Deep tissue massage is a type of massage therapy that focuses on the deeper layers of muscles and connective tissue. It is especially helpful for chronic aches and pains and contracted areas such as stiff neck and upper back, low back pain, leg muscle tightness, and sore shoulders.
Some of the strokes are the same as those used in classic massage therapy, but the movement is slower and the pressure is deeper and concentrated on areas of tension and pain in order to reach the sub-layer of muscles and the fascia (the connective tissue surrounding muscles).
How does it work?
When there is chronic muscle tension or injury, there are usually adhesions (bands of painful, rigid tissue) in muscles, tendons, and ligaments. Adhesions can block circulation and cause pain, limited movement, and inflammation.
Deep tissue massage works by physically breaking down these adhesions to relieve pain and restore normal movement. To do this, the massage therapist uses massage oil and often uses direct deep pressure.
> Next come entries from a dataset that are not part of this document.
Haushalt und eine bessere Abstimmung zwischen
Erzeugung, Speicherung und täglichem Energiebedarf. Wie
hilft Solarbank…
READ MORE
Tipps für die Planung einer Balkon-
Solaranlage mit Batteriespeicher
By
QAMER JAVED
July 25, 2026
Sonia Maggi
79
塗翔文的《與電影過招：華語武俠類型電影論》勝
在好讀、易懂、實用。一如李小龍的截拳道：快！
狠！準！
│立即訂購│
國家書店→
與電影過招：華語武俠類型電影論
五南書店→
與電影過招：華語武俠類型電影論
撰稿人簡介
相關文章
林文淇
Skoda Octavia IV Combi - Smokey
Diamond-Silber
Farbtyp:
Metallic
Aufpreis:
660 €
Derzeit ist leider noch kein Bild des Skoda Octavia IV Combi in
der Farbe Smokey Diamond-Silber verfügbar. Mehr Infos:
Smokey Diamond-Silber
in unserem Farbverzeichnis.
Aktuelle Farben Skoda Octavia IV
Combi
Muscles must be relaxed in order for the therapist to reach the deeper musculature.
What are the benefits?
Deep tissue massage usually focuses on a specific problem, such as chronic muscle pain, injury rehabilitation, and the following conditions:
- Chronic pain
- Lower back pain
- Limited mobility
- Recovery from injuries (e.g. whiplash, falls, sports injury)
- Repetitive strain injury, such as carpal tunnel syndrome
- Postural problems
- Muscle tension in the neck, upper back, and shoulders
- Osteoarthritis pain
- Piriformis syndrome
- Tennis elbow
- Muscle tension or spasm
According to the August 2005 issue of Consumer Reports magazine, 34,000 people ranked deep tissue massage more effective in relieving osteoarthritis pain than physical therapy, exercise, prescription medications, chiropractic, acupuncture, diet, glucosamine and over-the-counter drugs.
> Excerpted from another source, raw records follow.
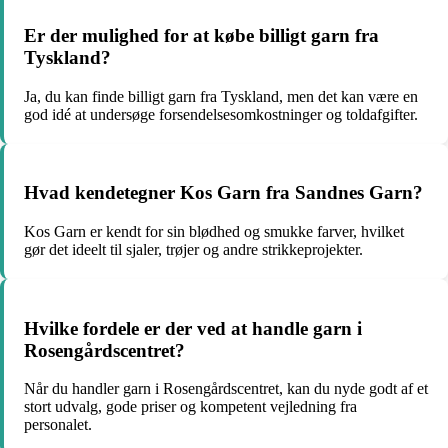
Er der mulighed for at købe billigt garn fra
Tyskland?
Ja, du kan finde billigt garn fra Tyskland, men det kan være en
god idé at undersøge forsendelsesomkostninger og toldafgifter.
Hvad kendetegner Kos Garn fra Sandnes Garn?
Kos Garn er kendt for sin blødhed og smukke farver, hvilket
gør det ideelt til sjaler, trøjer og andre strikkeprojekter.
Hvilke fordele er der ved at handle garn i
Rosengårdscentret?
Når du handler garn i Rosengårdscentret, kan du nyde godt af et
stort udvalg, gode priser og kompetent vejledning fra
personalet.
Deep tissue massage also received a top ranking for fibromyalgia pain. People often notice improved range of motion immediately after a deep tissue massage.
What can I expect during a session?
You should communicate clearly with your massage therapist about the level of pressure and discomfort you wish to endure. This may be different for certain areas and throughout the massage. Feel free to speak up if the pressure is too much for you.
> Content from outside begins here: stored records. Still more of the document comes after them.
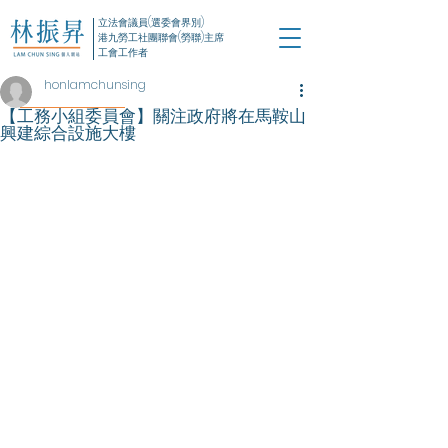
立法會議員(選委會界別)
港九勞工社團聯會(勞聯)主席
工會工作者
honlamchunsing
【工務小組委員會】關注政府將在馬鞍山
興建綜合設施大樓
It’s important to drink a lot of water after a deep tissue massage to help flush lactic acid out of the tissues. If you don’t drink enough water afterward, you may feel sore or stiff the next day.
It’s not uncommon to have some lingering soreness for a few days following a deep tissue massage. Applying ice or heat to the affected area can help ease any discomfort.
You should avoid strenuous activity after a deep tissue massage as your muscles need time to recover. You may also feel more tired than usual as your body works to heal itself.
You should always consult your doctor before getting a deep tissue massage if you have any medical conditions or are pregnant.